* _EXERCISE DIRECTIONS_
In the records below, reproduce exactly the lines from the one containing "Tel: ma-do tot" through the one containing "hinzufügen. Sie müssen im Besitz einer", both included, and omit the pictures.

** RECORDS SUPPLIED follows **

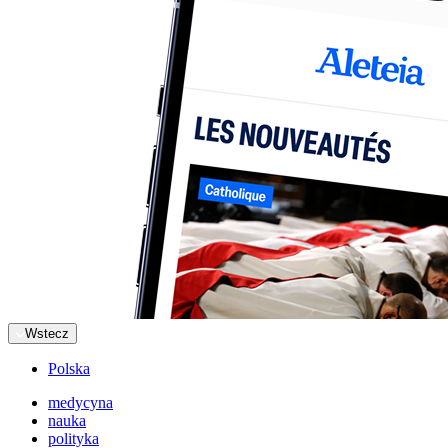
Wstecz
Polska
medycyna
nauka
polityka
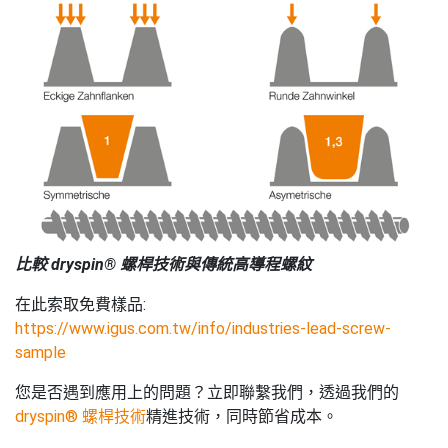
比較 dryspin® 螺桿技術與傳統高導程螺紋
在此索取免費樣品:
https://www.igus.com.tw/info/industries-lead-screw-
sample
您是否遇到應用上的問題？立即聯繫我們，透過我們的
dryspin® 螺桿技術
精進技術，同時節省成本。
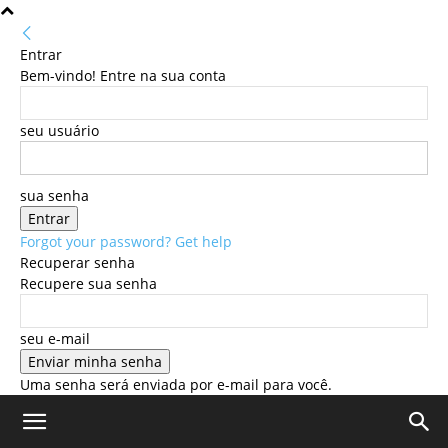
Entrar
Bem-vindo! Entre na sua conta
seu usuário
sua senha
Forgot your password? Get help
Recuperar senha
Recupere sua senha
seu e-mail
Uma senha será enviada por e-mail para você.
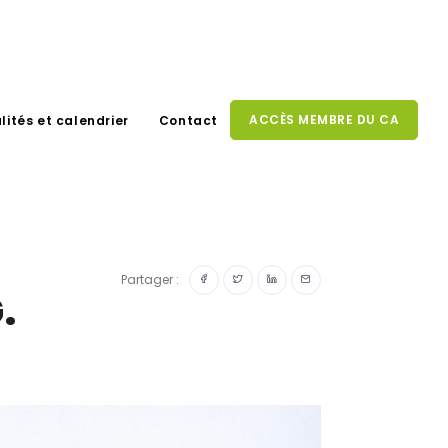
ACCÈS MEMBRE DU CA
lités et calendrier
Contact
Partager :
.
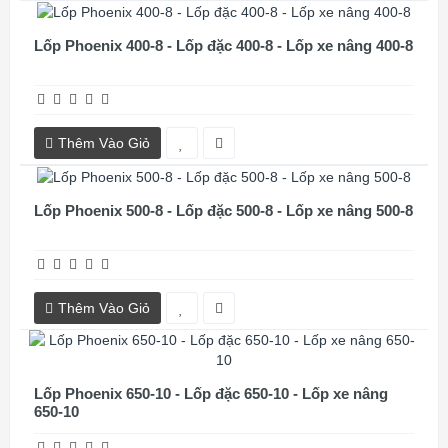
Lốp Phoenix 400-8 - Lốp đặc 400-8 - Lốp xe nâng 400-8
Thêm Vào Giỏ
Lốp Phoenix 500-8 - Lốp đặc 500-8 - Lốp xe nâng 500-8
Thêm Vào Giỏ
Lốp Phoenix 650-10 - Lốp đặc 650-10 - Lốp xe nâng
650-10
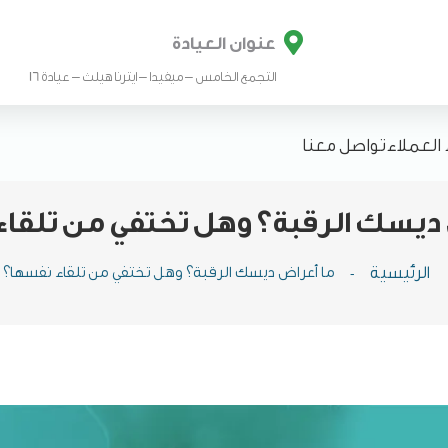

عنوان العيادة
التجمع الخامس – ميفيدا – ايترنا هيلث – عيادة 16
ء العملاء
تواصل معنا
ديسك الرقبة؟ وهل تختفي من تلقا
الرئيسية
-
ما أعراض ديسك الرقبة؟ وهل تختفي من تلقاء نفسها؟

** End of RECORDS SUPPLIED **
** RECORDS SUPPLIED follows **

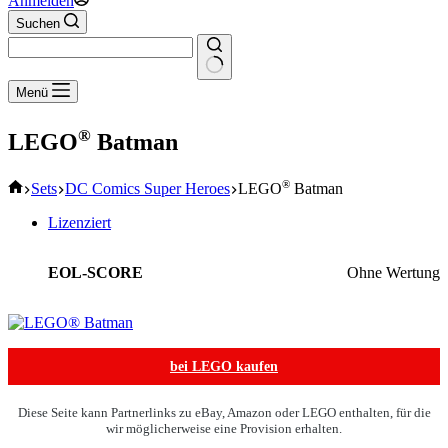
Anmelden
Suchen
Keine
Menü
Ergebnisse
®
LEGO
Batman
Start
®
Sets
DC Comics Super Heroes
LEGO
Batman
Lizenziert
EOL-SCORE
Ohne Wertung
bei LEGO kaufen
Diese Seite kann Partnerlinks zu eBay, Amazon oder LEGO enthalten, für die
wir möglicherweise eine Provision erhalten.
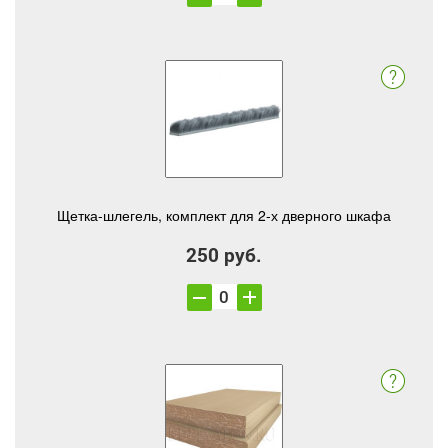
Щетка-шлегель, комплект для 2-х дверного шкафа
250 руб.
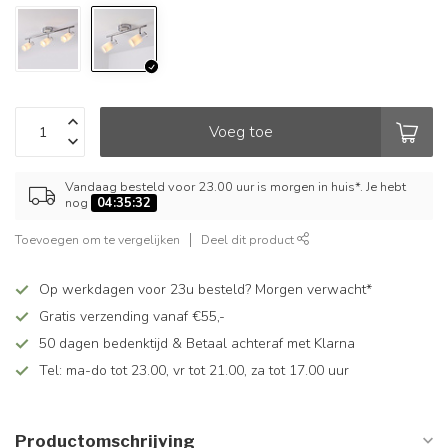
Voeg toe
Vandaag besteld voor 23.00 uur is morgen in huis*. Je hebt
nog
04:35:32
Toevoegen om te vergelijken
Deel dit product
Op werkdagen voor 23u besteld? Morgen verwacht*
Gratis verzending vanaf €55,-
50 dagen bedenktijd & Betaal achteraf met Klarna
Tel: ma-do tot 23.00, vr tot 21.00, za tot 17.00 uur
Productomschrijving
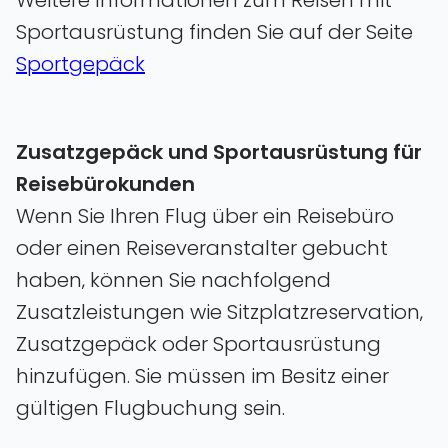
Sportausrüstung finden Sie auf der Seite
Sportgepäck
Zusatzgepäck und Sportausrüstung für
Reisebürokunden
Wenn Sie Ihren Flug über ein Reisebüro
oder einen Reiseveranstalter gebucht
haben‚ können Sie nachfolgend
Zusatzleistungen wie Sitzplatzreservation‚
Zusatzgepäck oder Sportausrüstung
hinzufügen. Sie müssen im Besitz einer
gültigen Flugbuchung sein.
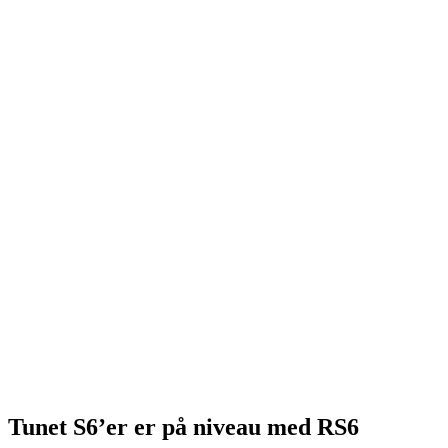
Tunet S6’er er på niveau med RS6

** End of RECORDS SUPPLIED **

* _OUTPUT OF THE TASK_
Tel: ma-do tot 23.00, vr tot 21.00, za tot 17.00 uur
Productomschrijving
Sportausrüstung finden Sie auf der Seite
Sportgepäck
Zusatzgepäck und Sportausrüstung für
Reisebürokunden
Wenn Sie Ihren Flug über ein Reisebüro
oder einen Reiseveranstalter gebucht
haben‚ können Sie nachfolgend
Zusatzleistungen wie Sitzplatzreservation‚
Zusatzgepäck oder Sportausrüstung
hinzufügen. Sie müssen im Besitz einer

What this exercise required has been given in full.